• **Required action**
Look through the material below and report every line that includes "Cloud".

• **Exercise material**
Segment Open

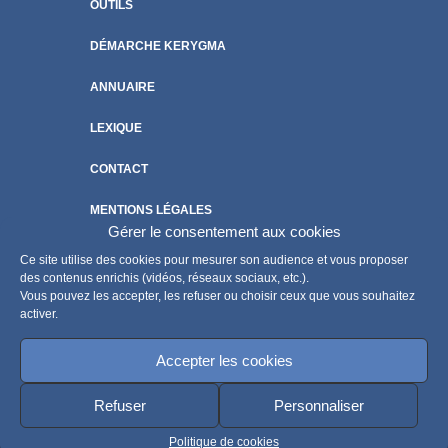
OUTILS
DÉMARCHE KERYGMA
ANNUAIRE
LEXIQUE
CONTACT
MENTIONS LÉGALES
Gérer le consentement aux cookies
POLITIQUE DE COOKIES
Ce site utilise des cookies pour mesurer son audience et vous proposer
des contenus enrichis (vidéos, réseaux sociaux, etc.).
Vous pouvez les accepter, les refuser ou choisir ceux que vous souhaitez
activer.
Accepter les cookies
Refuser
Personnaliser
Politique de cookies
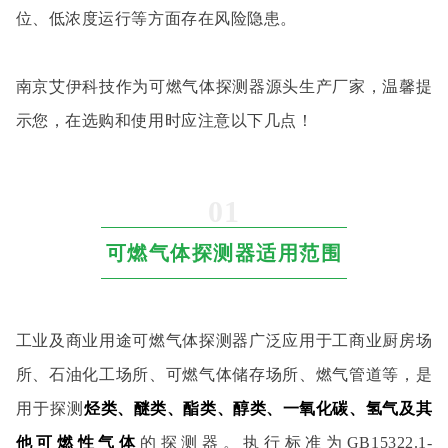
位、低浓度运行等方面存在风险隐患。
南京艾伊科技作为可燃气体探测器源头生产厂家，温馨提
示您，在选购和使用时应注意以下几点！
0
1
可燃气体探测器适用范围
工业及商业用途可燃气体探测器广泛应用于工商业厨房场
所、石油化工场所、可燃气体储存场所、燃气管道等，是
用于探测
烃类、醚类、酯类、醇类、一氧化碳、氢气
及其
他可燃性气体
的探测器。执行标准为GB15322.1-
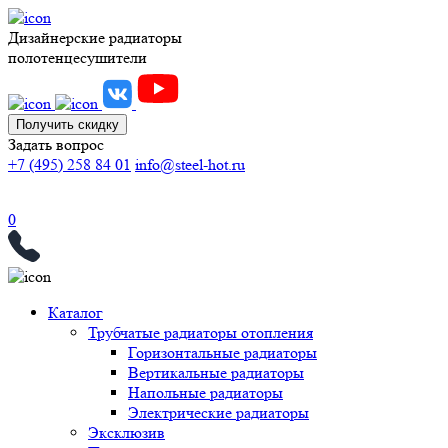
Дизайнерские радиаторы
полотенцесушители
Получить скидку
Задать вопрос
+7 (495) 258 84 01
info@steel-hot.ru
0
Каталог
Трубчатые радиаторы отопления
Горизонтальные радиаторы
Вертикальные радиаторы
Напольные радиаторы
Электрические радиаторы
Эксклюзив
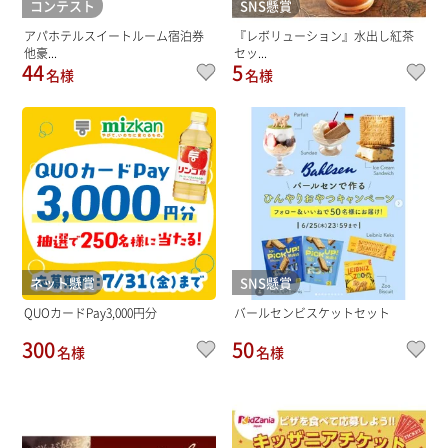
コンテスト
SNS懸賞
アパホテルスイートルーム宿泊券
『レボリューション』水出し紅茶
他豪...
セッ...
44
5
名様
名様
ネット懸賞
SNS懸賞
QUOカードPay3,000円分
バールセンビスケットセット
300
50
名様
名様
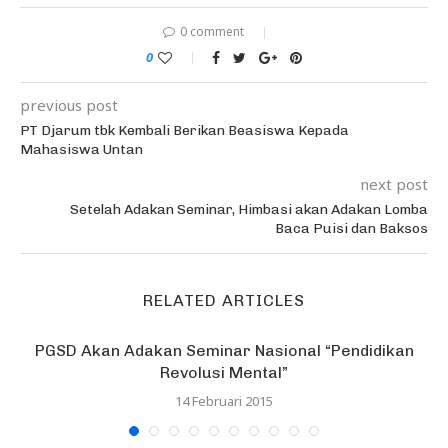
0 comment
0
previous post
PT Djarum tbk Kembali Berikan Beasiswa Kepada
Mahasiswa Untan
next post
Setelah Adakan Seminar, Himbasi akan Adakan Lomba
Baca Puisi dan Baksos
RELATED ARTICLES
PGSD Akan Adakan Seminar Nasional “Pendidikan
Revolusi Mental”
14 Februari 2015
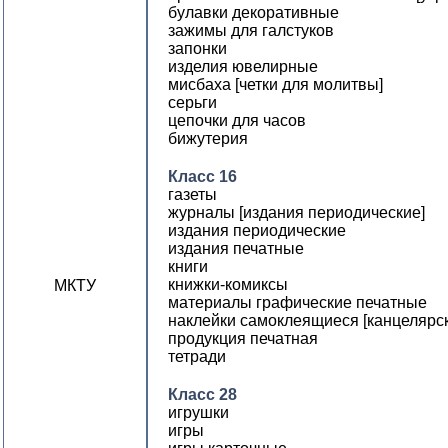
булавки декоративные
зажимы для галстуков
запонки
изделия ювелирные
мисбаха [четки для молитвы]
серьги
цепочки для часов
бижутерия
Класс 16
газеты
журналы [издания периодические]
издания периодические
издания печатные
книги
книжки-комиксы
МКТУ
материалы графические печатные
наклейки самоклеящиеся [канцелярс
продукция печатная
тетради
Класс 28
игрушки
игры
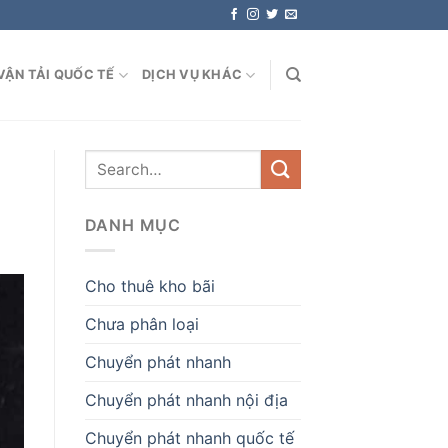
VẬN TẢI QUỐC TẾ
DỊCH VỤ KHÁC
DANH MỤC
Cho thuê kho bãi
Chưa phân loại
Chuyển phát nhanh
Chuyển phát nhanh nội địa
Chuyển phát nhanh quốc tế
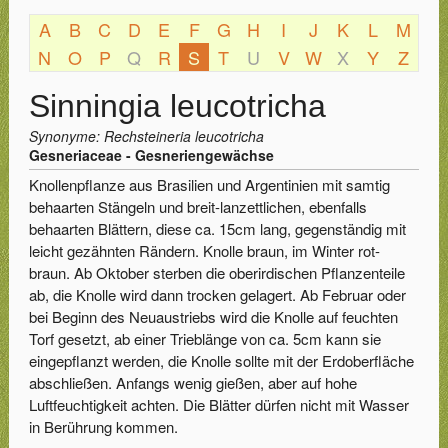
A
B
C
D
E
F
G
H
I
J
K
L
M
N
O
P
Q
R
S
T
U
V
W
X
Y
Z
Sinningia leucotricha
Synonyme: Rechsteineria leucotricha
Gesneriaceae - Gesneriengewächse
Knollenpflanze aus Brasilien und Argentinien mit samtig
behaarten Stängeln und breit-lanzettlichen, ebenfalls
behaarten Blättern, diese ca. 15cm lang, gegenständig mit
leicht gezähnten Rändern. Knolle braun, im Winter rot-
braun. Ab Oktober sterben die oberirdischen Pflanzenteile
ab, die Knolle wird dann trocken gelagert. Ab Februar oder
bei Beginn des Neuaustriebs wird die Knolle auf feuchten
Torf gesetzt, ab einer Trieblänge von ca. 5cm kann sie
eingepflanzt werden, die Knolle sollte mit der Erdoberfläche
abschließen. Anfangs wenig gießen, aber auf hohe
Luftfeuchtigkeit achten. Die Blätter dürfen nicht mit Wasser
in Berührung kommen.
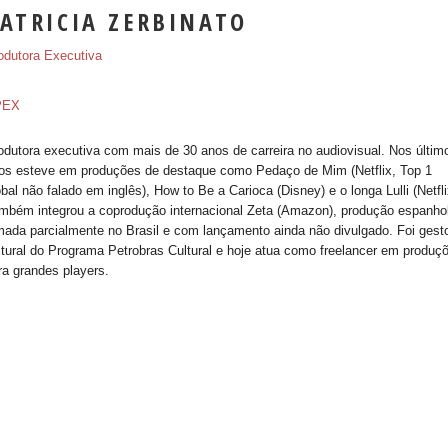
ATRICIA ZERBINATO
odutora Executiva
PEX
odutora executiva com mais de 30 anos de carreira no audiovisual. Nos últim
os esteve em produções de destaque como Pedaço de Mim (Netflix, Top 1
obal não falado em inglês), How to Be a Carioca (Disney) e o longa Lulli (Netfli
mbém integrou a coprodução internacional Zeta (Amazon), produção espanho
lmada parcialmente no Brasil e com lançamento ainda não divulgado. Foi gest
ltural do Programa Petrobras Cultural e hoje atua como freelancer em produç
ra grandes players.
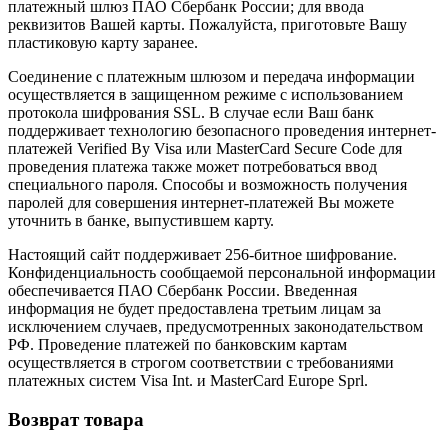
платежный шлюз ПАО Сбербанк России; для ввода
реквизитов Вашей карты. Пожалуйста, приготовьте Вашу
пластиковую карту заранее.
Соединение с платежным шлюзом и передача информации
осуществляется в защищенном режиме с использованием
протокола шифрования SSL. В случае если Ваш банк
поддерживает технологию безопасного проведения интернет-
платежей Verified By Visa или MasterCard Secure Code для
проведения платежа также может потребоваться ввод
специального пароля. Способы и возможность получения
паролей для совершения интернет-платежей Вы можете
уточнить в банке, выпустившем карту.
Настоящий сайт поддерживает 256-битное шифрование.
Конфиденциальность сообщаемой персональной информации
обеспечивается ПАО Сбербанк России. Введенная
информация не будет предоставлена третьим лицам за
исключением случаев, предусмотренных законодательством
РФ. Проведение платежей по банковским картам
осуществляется в строгом соответствии с требованиями
платежных систем Visa Int. и MasterCard Europe Sprl.
Возврат товара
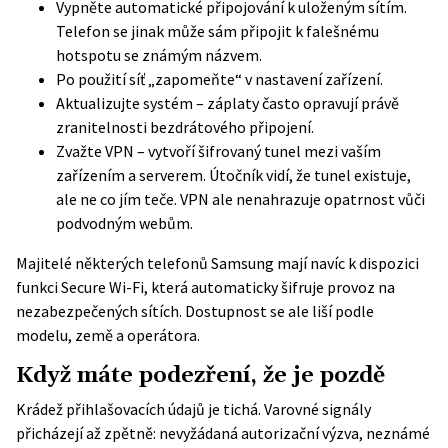
Vypněte automatické připojování k uloženým sítím.
Telefon se jinak může sám připojit k falešnému
hotspotu se známým názvem.
Po použití síť „zapomeňte“ v nastavení zařízení.
Aktualizujte systém – záplaty často opravují právě
zranitelnosti bezdrátového připojení.
Zvažte VPN – vytvoří šifrovaný tunel mezi vaším
zařízením a serverem. Útočník vidí, že tunel existuje,
ale ne co jím teče. VPN ale nenahrazuje opatrnost vůči
podvodným webům.
Majitelé některých telefonů Samsung mají navíc k dispozici
funkci Secure Wi-Fi, která automaticky šifruje provoz na
nezabezpečených sítích. Dostupnost se ale liší podle
modelu, země a operátora.
Když máte podezření, že je pozdě
Krádež přihlašovacích údajů je tichá. Varovné signály
přicházejí až zpětně: nevyžádaná autorizační výzva, neznámé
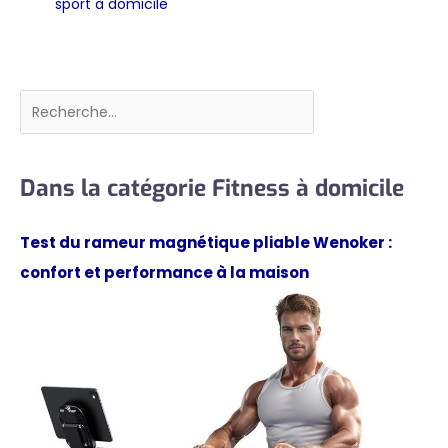
sport à domicile
Rechercher
Dans la catégorie Fitness à domicile
Test du rameur magnétique pliable Wenoker :
confort et performance à la maison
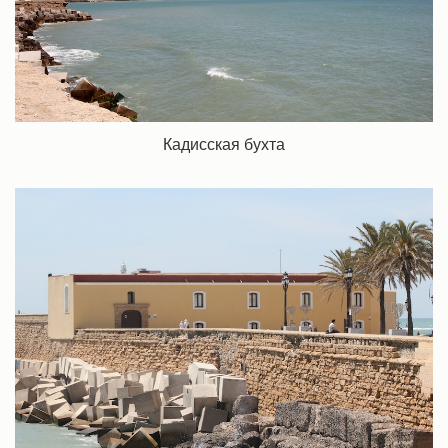
Кадисская бухта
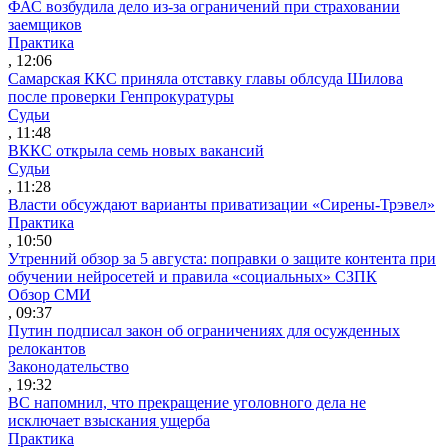
ФАС возбудила дело из-за ограничений при страховании
заемщиков
Практика
, 12:06
Самарская ККС приняла отставку главы облсуда Шилова
после проверки Генпрокуратуры
Судьи
, 11:48
ВККС открыла семь новых вакансий
Судьи
, 11:28
Власти обсуждают варианты приватизации «Сирены-Трэвел»
Практика
, 10:50
Утренний обзор за 5 августа: поправки о защите контента при
обучении нейросетей и правила «социальных» СЗПК
Обзор СМИ
, 09:37
Путин подписал закон об ограничениях для осужденных
релокантов
Законодательство
, 19:32
ВС напомнил, что прекращение уголовного дела не
исключает взыскания ущерба
Практика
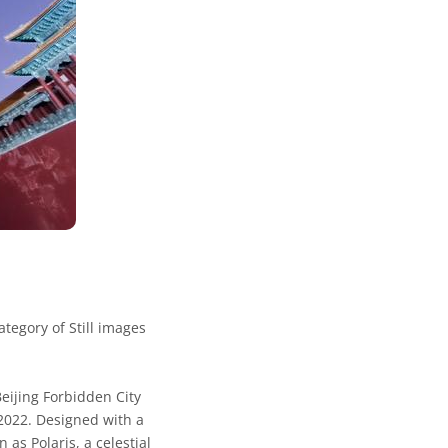
egory of Still images
Beijing Forbidden City
 2022. Designed with a
as Polaris, a celestial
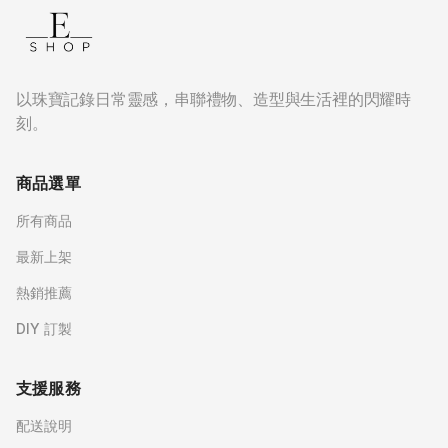
以珠寶記錄日常靈感，串聯禮物、造型與生活裡的閃耀時
刻。
商品選單
所有商品
最新上架
熱銷推薦
DIY 訂製
支援服務
配送說明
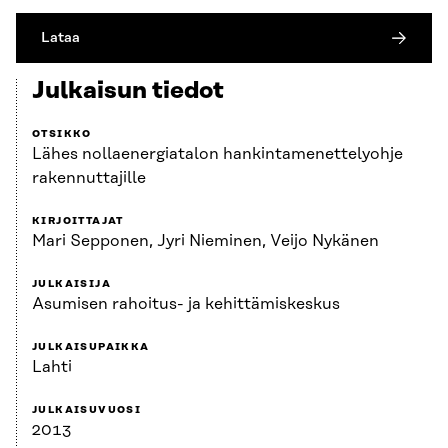
Lataa
Julkaisun tiedot
OTSIKKO
Lähes nollaenergiatalon hankintamenettelyohje
rakennuttajille
KIRJOITTAJAT
Mari Sepponen, Jyri Nieminen, Veijo Nykänen
JULKAISIJA
Asumisen rahoitus- ja kehittämiskeskus
JULKAISUPAIKKA
Lahti
JULKAISUVUOSI
2013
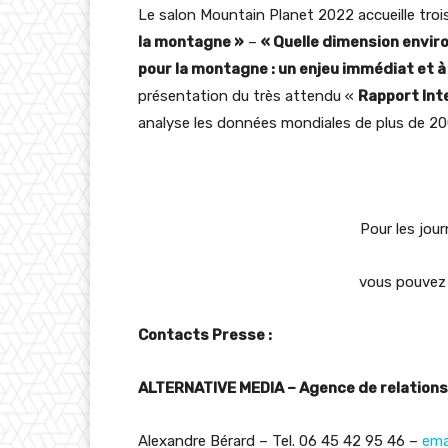
Le salon Mountain Planet 2022 accueille troi
la montagne »
–
« Quelle dimension envir
pour la montagne : un enjeu immédiat et 
présentation du très attendu «
Rapport Int
analyse les données mondiales de plus de 20
Pour les jou
vous pouvez 
Contacts Presse :
ALTERNATIVE MEDIA – Agence de relations
Alexandre Bérard – Tel. 06 45 42 95 46 –
emai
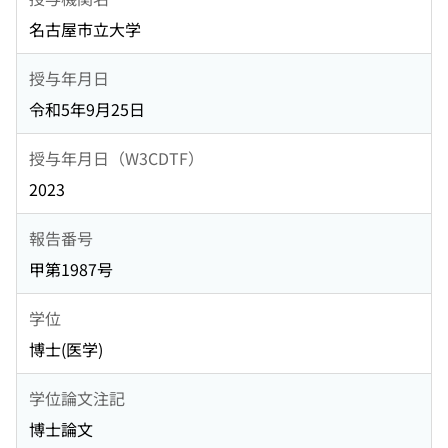
名古屋市立大学
授与年月日
令和5年9月25日
授与年月日（W3CDTF）
2023
報告番号
甲第1987号
学位
博士(医学)
学位論文注記
博士論文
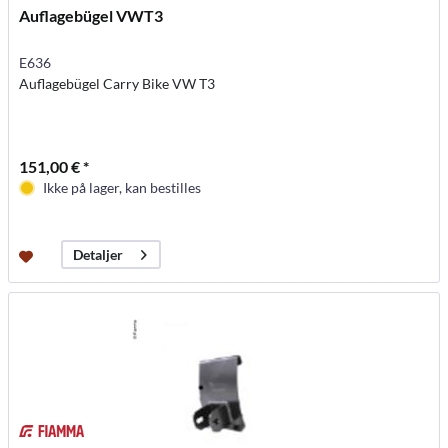
Auflagebügel VWT3
E636
Auflagebügel Carry Bike VW T3
151,00 € *
Ikke på lager, kan bestilles
Detaljer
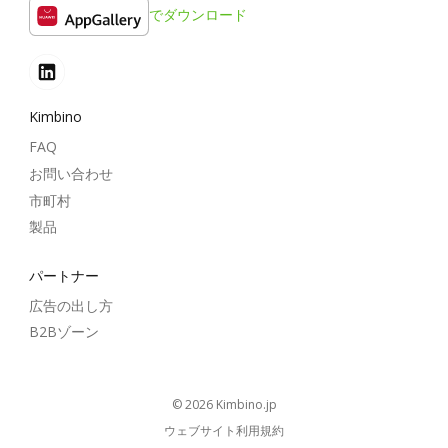
でダウンロード
Kimbino
FAQ
お問い合わせ
市町村
製品
パートナー
広告の出し方
B2Bゾーン
© 2026
kimbino.jp
ウェブサイト利用規約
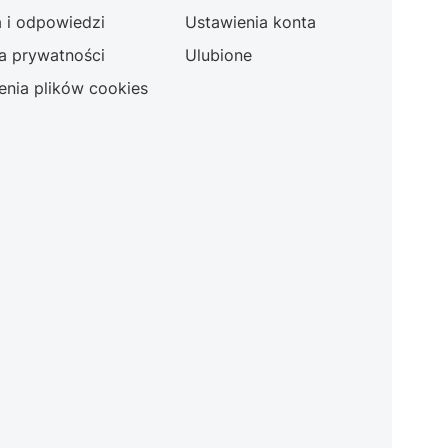
a i odpowiedzi
Ustawienia konta
ka prywatności
Ulubione
enia plików cookies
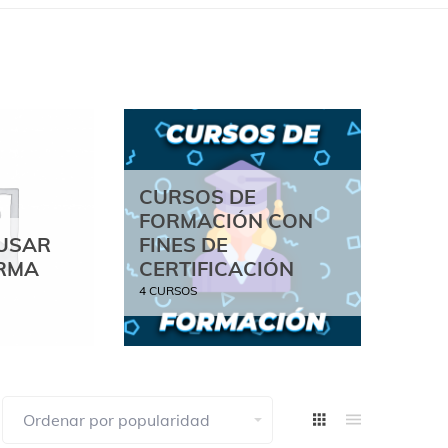
CURSOS DE
FORMACIÓN CON
EVA
USAR
FINES DE
FIN
ORMA
CERTIFICACIÓN
CER
4 CURSOS
8 CUR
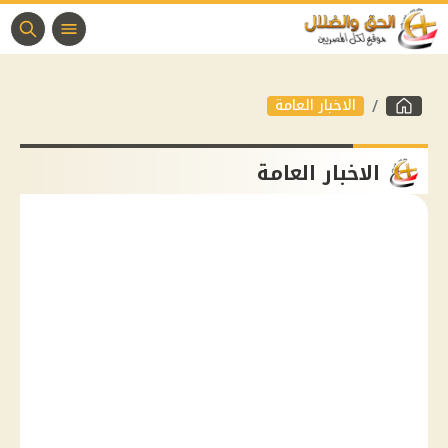
الاخبار العامة
الاخبار العامة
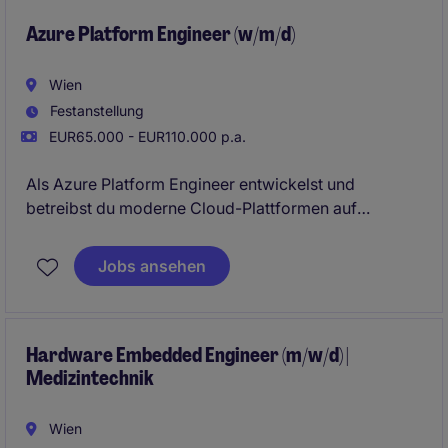
Azure Platform Engineer (w/m/d)
Wien
Festanstellung
EUR65.000 - EUR110.000 p.a.
Als Azure Platform Engineer entwickelst und
betreibst du moderne Cloud-Plattformen auf
Microsoft Azure und schaffst die technische
Grundlage für sichere, skalierbare und automatisierte
Jobs ansehen
Unternehmensanwendungen. Dabei setzt du
Infrastructure as Code mit Terraform um, etablierst
Governance- und DevOps-Standards und unterstützt
Teams bei der erfolgreichen Nutzung der Cloud-
Hardware Embedded Engineer (m/w/d) |
Medizintechnik
Plattform.
Wien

Segment Closed

• **Result**
betreibst du moderne Cloud-Plattformen auf
Teams bei der erfolgreichen Nutzung der Cloud-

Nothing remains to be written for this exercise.